BILLY MINK
By Thornton W. Burgess
CHAPTER 36: A HEAP OF SNOW COMES TO LIFE
Appearances sometimes deceive;
Be not too ready to believe.
-Billy Mink.
After his adventure with Hooty the Owl, Billy Mink kept on his way through the Green Forest toward the Laughing Brook. He felt very good. It always makes one feel good to have proven smarter than some one else. Billy had had a very narrow escape. It is doubtful if there was one among Billy’s friends who would have escaped had they been in his place. That is because none of them act so quickly as does Billy. It was his quickness which had saved him, for when he had caught sight of that moving shadow, Hooty was already reaching for him with those great, cruel claws of his.
But escapes like this are so common to Billy Mink that he gave no further thought to the adventure. Without any trouble at all, he had given Hooty the Owl the slip, and he knew that Hooty hadn’t the least idea in which direction he had vanished. So light-heartedly he continued on his way. But never for an instant did he fail to make use of eyes, ears, and nose to find out what was going on about him.
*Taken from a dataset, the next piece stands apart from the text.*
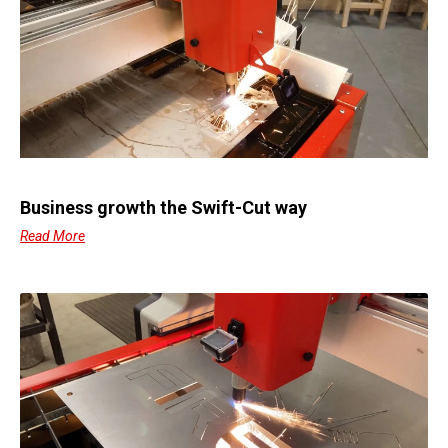
Business growth the Swift-Cut way
Read More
Presently Billy spied off to one side a little white mound under a hemlock tree. It looked very much like other little white mounds scattered here and there. Billy knew that these little mounds were simply snow-covered logs and stumps. They were everywhere through the Green Forest. So Billy paid no particular attention to this little mound and ran past with hardly a glance at it. But he had gone only a few feet when a wandering Little Night Breeze caught up with him and tickled his nose. Instantly Billy Mink turned and with hardly a pause bounded straight toward that little mound. You see, that wandering Little Night Breeze was tickling his nose with a delicious scent. It was the scent of Jumper the Hare.
Billy didn’t know where Jumper was, but he knew that all he had to do to find him was to follow that scent with his nose. So Billy bounded along with the eager look of the hunter in his eyes, watching ahead for some sign of Jumper. “I don’t see him, but I know he’s somewhere near,” muttered Billy. “What a blessed thing a good nose is. I don’t know what I would do if it were not for mine. Jumper may be ever so well hidden, but my nose will take me straight to him.”
He was going straight toward that little mound under the hemlock tree. He was within two jumps of it when suddenly there wasn’t any mound there! No, sir, there wasn’t any mound there! Instead, a certain little person in white, with long hind legs, was bounding away through the Green Forest. It was Jumper the Hare.